Remembering Sheila Abdus-Salaam, A Pioneering New York Judge


April 13, 2017

Photo credit: Hans Pennink/Associated Press

Today, we remember and honor the incredible life and legacy of Sheila Abdus-Salaam, a pioneering judge who, according to the authorities, was found dead in the Hudson River on Wednesday afternoon. 

“Judge Sheila Abdus-Salaam was a trailblazing jurist whose life in public service was in pursuit of a more fair and more just New York for all,” said New York Governor Andrew Cuomo in a statement. “As the first African American woman to be appointed to the State’s Court of Appeals, she was a pioneer. Through her writings, her wisdom, and her unshakable moral compass, she was a force for good whose legacy will be felt for years to come…” 

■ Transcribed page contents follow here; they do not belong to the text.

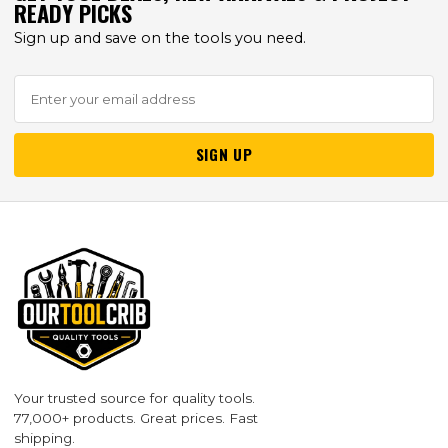
READY PICKS
Sign up and save on the tools you need.
SIGN UP
Your trusted source for quality tools.
77,000+ products. Great prices. Fast
shipping.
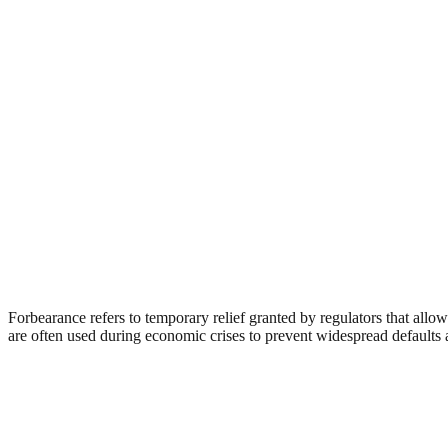
Forbearance refers to temporary relief granted by regulators that allow
are often used during economic crises to prevent widespread defaults an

In her 65 years of life, Abdus-Salaam not only became the first African American woman to be appointed to New York’s Court of Appeals, she also became the first Muslim woman judge in the United States. Before her historic appointment to New York’s highest court in 2013, Abdus-Salaam served as a State Supreme Court justice in Manhattan and a court justice on the First Appellate Division of the State Supreme Court.

As a teenager, she had the privilege of meeting trailblazing civil rights attorney Frankie Muse Freeman. It was at the moment that Abdus-Salaam was inspired to pursue a career in law. She went on to attend Barnard College and Columbia Law School, later becoming known as one of the nation’s most respected legal minds. The judge expressed the significance of her history and her accomplishments in the legal field in a 2014 video for Impact of Knowledge, where she said:  

“I discovered that I am the great-granddaughter of slaves. That’s important because this great-granddaughter of slaves is the first African-American woman on the highest court of the state of New York…It tells you and me what it is to know who we are and what we can do.”


Judge Abdus-Salaam, thank you for blazing a trail and leaving behind a legacy that will continue to inspire generations of African Americans in law.